Skoda zdobyła sporą popularność dzięki modelowi Yeti, więc kiedy przyszło zastąpić poręcznego crossovera, wielu było zaskoczonych co jest przyczyną tak znaczącej zmiany. Na to jak wygląda następca Yeti czyli Karoq duży wpływ ma Kodiaq, który świetnie sprawdził się na rynku europejskim. Kształt świateł z przodu i z tyłu jest podobny do większego brata, a znajomy kształt grilla Skody jeszcze bardziej podkreśla braterskość z Kodiaq.
Karoq jest ładnie wyglądającym SUV-em. Chociaż nie jest aż tak dziwaczny, jak jego poprzednik Yeti - bardziej mainstreamowy projekt zadowoli szerszą publiczność. Ostre kontury na środkowym odcinku samochodu kłócą się z krzywymi krawędziami, ale wszystko układa się w jedną zgrabną całość.

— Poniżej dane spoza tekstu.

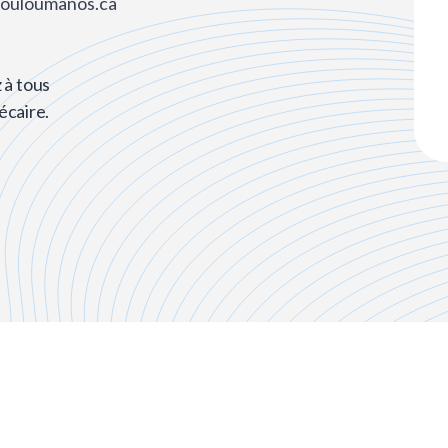
svouloumanos.ca
 à tous
écaire.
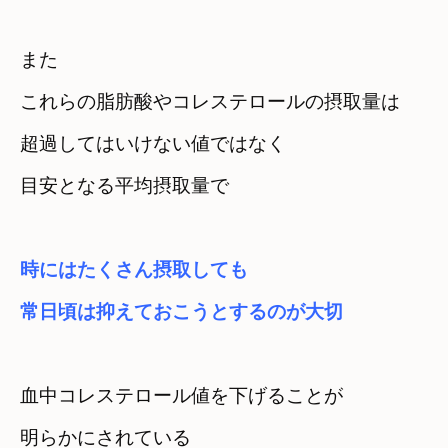
また　

これらの脂肪酸やコレステロールの摂取量は
超過してはいけない値ではなく　

目安となる平均摂取量で
時にはたくさん摂取しても　

常日頃は抑えておこうとするのが大切
血中コレステロール値を下げることが

明らかにされている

Karoq występuje w dwóch wersjach wyposażenia – Amibition i Style. W wersji Style otrzymujemy dodatkowo 18” koła ze stopu metali lekkich, reflektory przednie w technologii Full LED z funkcją adaptacji świateł AFS, przednie światła przeciwmgłowe w technologii LED z funkcją CORNER, bezkluczykowy system obsługi samochodu, pełny pakiet czujników parkowania, tylne szyby o wyższym stopniu przyciemnienia, pakiet wewnętrznego oświetlenia Ambiente. Sporo tego a różnica w kwocie podstawowej niewielka -7 600 zł .

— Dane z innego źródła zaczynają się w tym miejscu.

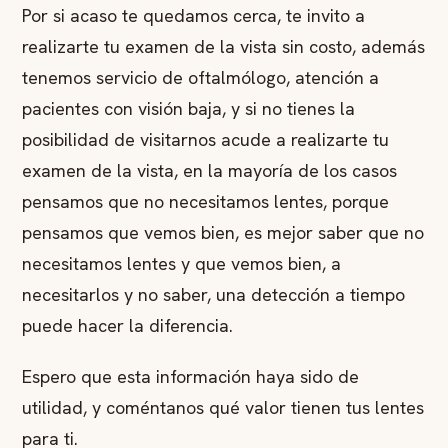
Por si acaso te quedamos cerca, te invito a
realizarte tu examen de la vista sin costo, además
tenemos servicio de oftalmólogo, atención a
pacientes con visión baja, y si no tienes la
posibilidad de visitarnos acude a realizarte tu
examen de la vista, en la mayoría de los casos
pensamos que no necesitamos lentes, porque
pensamos que vemos bien, es mejor saber que no
necesitamos lentes y que vemos bien, a
necesitarlos y no saber, una detección a tiempo
puede hacer la diferencia.
Espero que esta información haya sido de
utilidad, y coméntanos qué valor tienen tus lentes
para ti.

Wykończenie wnętrza Karoq zdecydowanie podnosi poprzeczkę rywalom. Odpowiednio dobrane materiały, komfortowe fotele, czarne i chromowane wykończenia gustownie wpasowane w elementy wyposażenia wnętrza oraz subtelny kolorowy zestaw oświetlenia dodaje elegancką aurę w kabinie.
System multimedialny jest dobrze rozplanowany i łatwy w użyciu, a błyszczący motyw idzie w parze z „wystrojem wnętrza”.
Dzięki kilku inteligentnym sztuczkom projektowym Karoq jest bardzo praktyczny. Przestrzeń bagażowa jest oceniana na 521 litrów. Karoq dysponuje systemem siedzeń „VarioFlex”, który umożliwia przesuwanie się drugiego rzędu do przodu na szynach, a nawet można go całkowicie wyjąć, aby zmaksymalizować przestrzeń. Po całkowitym wyjęciu foteli Karoq zapewnia ogromną przestrzeń 1810 litrów - wystarczającą nawet do przewiezienia mebli o przyzwoitej wielkości. Niestety system „VarioFlex” jest dostępny za dopłatą 1800 zł
Karoq napędza silnik 1.5 TSI o mocy 150 KM, jest najnowszym czterocylindrowym silnikiem benzynowym Grupy VW, cechuje go odpowiednia moc z przyzwoitą wydajnością.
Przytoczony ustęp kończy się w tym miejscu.